Persimmons and String: Respiratory Infections in Appalachian Folk Medicine and Magic
We’ve passed Samhain on the Wheel, and I’ve been thinking a lot about tradition. It doesn’t take a lot for me to arrive at the topic, but as I forage and tincture, chop roots and dehydrate leaf, I always wonder, what did they do before? When respiratory infections ravaged the mountains, how did people cope? It’s interesting to see all the herbal information being shared right now about COVID. So many great herbalists are sharing important information that we’ve gleaned from similar infections, as so few of us have ever treated anything like this before. COVID is a complex and serious infection, I look to old books and history not to replace modern medical care, but to ask the questions of how? And what? Our ancestors survived, and didn’t survive, many serious diseases. So I’ve been researching and asking, how did Appalachians treat these plagues that rolled through the mountains? Is there wisdom to be gleaned there for us to use today? How has treating upper respiratory infections changed in our tradition?
Fevers in the Mountains:
Appalachian folk medicine is, very briefly, a mixture of predominantly Indigenous, European and African folk healing systems within the cauldron of the bioregion of Appalachia. Shaped by the land forms, the weather, the plants, the fauna and the humans of this space, it is a unique, location based medical, and dare I say magical, system wrought from all its bloody, complex, and sometimes beautiful history.
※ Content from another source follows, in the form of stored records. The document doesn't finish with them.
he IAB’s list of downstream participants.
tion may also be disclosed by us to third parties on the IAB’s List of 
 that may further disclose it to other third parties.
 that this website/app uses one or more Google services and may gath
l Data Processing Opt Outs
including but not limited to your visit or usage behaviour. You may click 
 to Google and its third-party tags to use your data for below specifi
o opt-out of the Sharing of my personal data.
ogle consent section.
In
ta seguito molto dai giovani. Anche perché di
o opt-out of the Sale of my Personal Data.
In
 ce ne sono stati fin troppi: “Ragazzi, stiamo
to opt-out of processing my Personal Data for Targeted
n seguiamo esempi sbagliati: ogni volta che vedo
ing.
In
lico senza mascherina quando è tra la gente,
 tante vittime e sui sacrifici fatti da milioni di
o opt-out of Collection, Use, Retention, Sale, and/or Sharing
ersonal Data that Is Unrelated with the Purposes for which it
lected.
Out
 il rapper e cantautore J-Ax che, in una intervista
The unique climate and types of illnesses faced by Appalachians determined the ways that medicines were used, for those ailments most common could require the most diverse treatment options. Much wisdom rests in those old remedies, and while I write this as an exploration of a historical topic, I also wonder at how the remedies we are exploring today are not far off in some cases with the remedies of old.
Chills and Fever:
Many times, fevers and their associated chills would be caused by unknown or mysterious origins. This didn’t mean it didn’t need to be treated. Some herbs used are still touted as useful during fevers. Again I present this as a legacy of how peoples in this place have dealt with fever and this is not meant to take the place of medical care if one is experiencing serious respiratory symptoms or other medical issues. I think as herbalists, clinical or folk, it is good to know the legacies of medicine that has come before us to inspire, or mark the ways in which we have come to know what we do.
They come from many traditions. African, Indigenous and European, plants from around the world now in Appalachia.
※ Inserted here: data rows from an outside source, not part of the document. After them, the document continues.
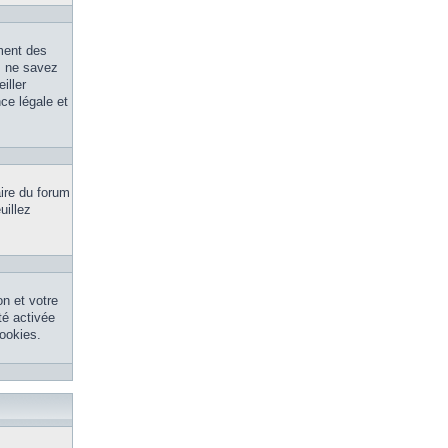
ment des
s ne savez
iller
ce légale et
aire du forum
uillez
n et votre
té activée
ookies.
+Boneset, which is sometimes called center weed in the Ozarks, was drunk as a tea for chills and fever.
+Black pepper in brandy was prescribed for fever and accompanying chills. The use of pepper in Appalachian folk medicine comes from African folk traditions.
+Ginger tea is good for fever.
+Smoking dried mullein leaves is recommended as a cure for catarrh. Today I wouldn’t recommend smoking anything if you have phlegm, but for a long time folx have used smoke to move phlegm.
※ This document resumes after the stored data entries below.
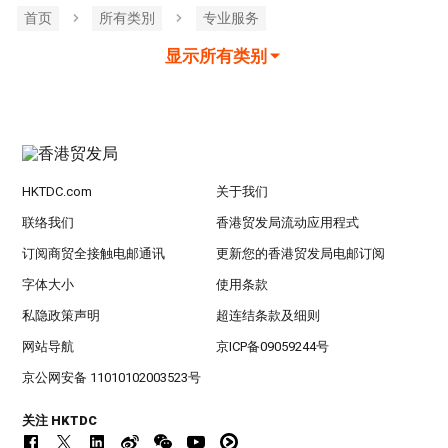
首页
所有类別
专业服务
显示所有类别
HKTDC.com
关于我们
联络我们
香港贸发局流动应用程式
订阅商贸全接触电邮通讯
更新您的香港贸发局电邮订阅
字体大小
使用条款
私隐政策声明
超连结条款及细则
网站导航
京ICP备09059244号
京公网安备 11010102003523号
关注 HKTDC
+Sage tea is good for fevers. I use sage regularly for sore throat and general cold symptoms. Also as a steam.
+Specific Illnesses and their Treatments in Appalachian Folk Medicine+
The ”ague” was used to describe chills and malaria in old herbals and notes in the backs of family bibles. Dogwood bark tea and tincture were used instead of quinine (peruvuian cinchona bark). They also used blue gin, which contained quinine as well. One of the most popular tonics and medicines in the mountains, wild cherry bark tea, was prescribed anywhere coughing, mucus and respiratory illness was present. This use was gleaned from Indigenous peoples who long relied on the bark as a Spring tonic and general respiratory cure. Anti-inflammatory willow bark and lung soothing mullein leaves were brewed into strong teas to combat the fevers and phlegm. The food plant corn was and purging all also used, fires burned to clean air of putrid matter
For this devastating disease, asafetida bundles were worn around the neck to ward it off. Sulfur in great amounts was burned in the house and worn in the shoes as well. Infusions of brandy and saltpeter was also used. Holly leaves and berries (which are toxic) were used as a tea. Black snakeroot or Black Cohosh tea (Cimicifuga racemosa), hot and cold treatments in water, and bathing in buttermilk. People applied Goldenseal salves to pockmarks to prevent scarring and infection. The toxic foxglove mixed with sugar was also used apparently successfully in the mountains.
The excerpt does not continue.